Copy the lines below exactly, starting with the first and finishing with the one holding "Veja alguns passos"; do not copy the pictures.

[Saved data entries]
--

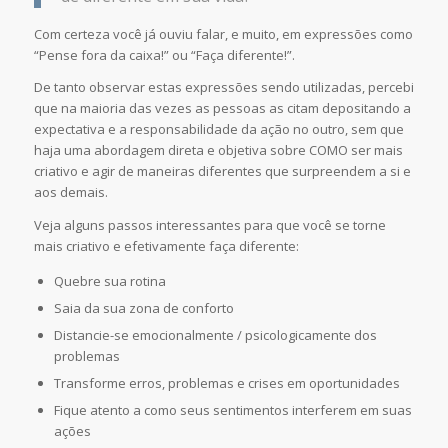
Com certeza você já ouviu falar, e muito, em expressões como
“Pense fora da caixa!” ou “Faça diferente!”.
De tanto observar estas expressões sendo utilizadas, percebi
que na maioria das vezes as pessoas as citam depositando a
expectativa e a responsabilidade da ação no outro, sem que
haja uma abordagem direta e objetiva sobre COMO ser mais
criativo e agir de maneiras diferentes que surpreendem a si e
aos demais.
Veja alguns passos interessantes para que você se torne
mais criativo e efetivamente faça diferente:
Quebre sua rotina
Saia da sua zona de conforto
Distancie-se emocionalmente / psicologicamente dos
problemas
Transforme erros, problemas e crises em oportunidades
Fique atento a como seus sentimentos interferem em suas
ações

--

_Problem solution_.
Com certeza você já ouviu falar, e muito, em expressões como
“Pense fora da caixa!” ou “Faça diferente!”.
De tanto observar estas expressões sendo utilizadas, percebi
que na maioria das vezes as pessoas as citam depositando a
expectativa e a responsabilidade da ação no outro, sem que
haja uma abordagem direta e objetiva sobre COMO ser mais
criativo e agir de maneiras diferentes que surpreendem a si e
aos demais.
Veja alguns passos interessantes para que você se torne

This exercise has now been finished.